ENTRIES PROVIDED Block Start

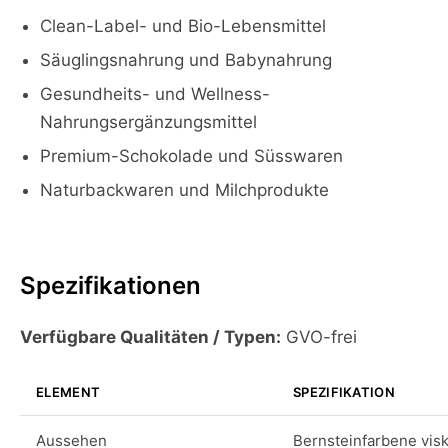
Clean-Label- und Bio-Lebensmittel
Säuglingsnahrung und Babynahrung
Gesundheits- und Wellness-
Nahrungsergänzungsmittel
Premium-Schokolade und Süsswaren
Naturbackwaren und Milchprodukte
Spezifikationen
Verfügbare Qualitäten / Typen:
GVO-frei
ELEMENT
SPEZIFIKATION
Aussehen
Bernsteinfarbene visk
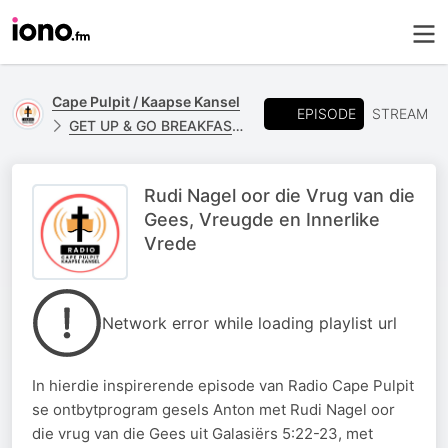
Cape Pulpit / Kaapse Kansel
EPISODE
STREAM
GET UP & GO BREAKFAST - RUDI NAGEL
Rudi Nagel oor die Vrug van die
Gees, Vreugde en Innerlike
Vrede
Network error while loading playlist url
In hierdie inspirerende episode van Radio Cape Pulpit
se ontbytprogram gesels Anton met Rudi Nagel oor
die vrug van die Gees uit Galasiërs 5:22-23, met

ENTRIES PROVIDED Block End
ENTRIES PROVIDED Block Start

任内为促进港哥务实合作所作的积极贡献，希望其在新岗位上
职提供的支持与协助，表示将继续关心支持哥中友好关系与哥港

ENTRIES PROVIDED Block End
ENTRIES PROVIDED Block Start

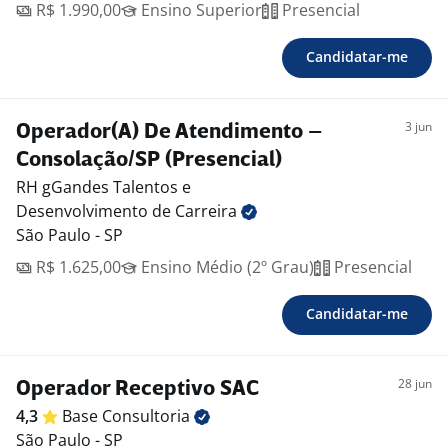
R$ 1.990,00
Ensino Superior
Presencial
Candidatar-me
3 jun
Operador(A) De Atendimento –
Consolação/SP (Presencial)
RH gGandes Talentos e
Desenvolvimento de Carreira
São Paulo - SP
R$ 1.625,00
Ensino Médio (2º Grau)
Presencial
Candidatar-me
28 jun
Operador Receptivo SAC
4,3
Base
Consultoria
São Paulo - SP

ENTRIES PROVIDED Block End

→ TASK
The answer must consist of every line from the listing above that includes the word "Operador".

→ TASK RESPONSE
Operador(A) De Atendimento –
Operador Receptivo SAC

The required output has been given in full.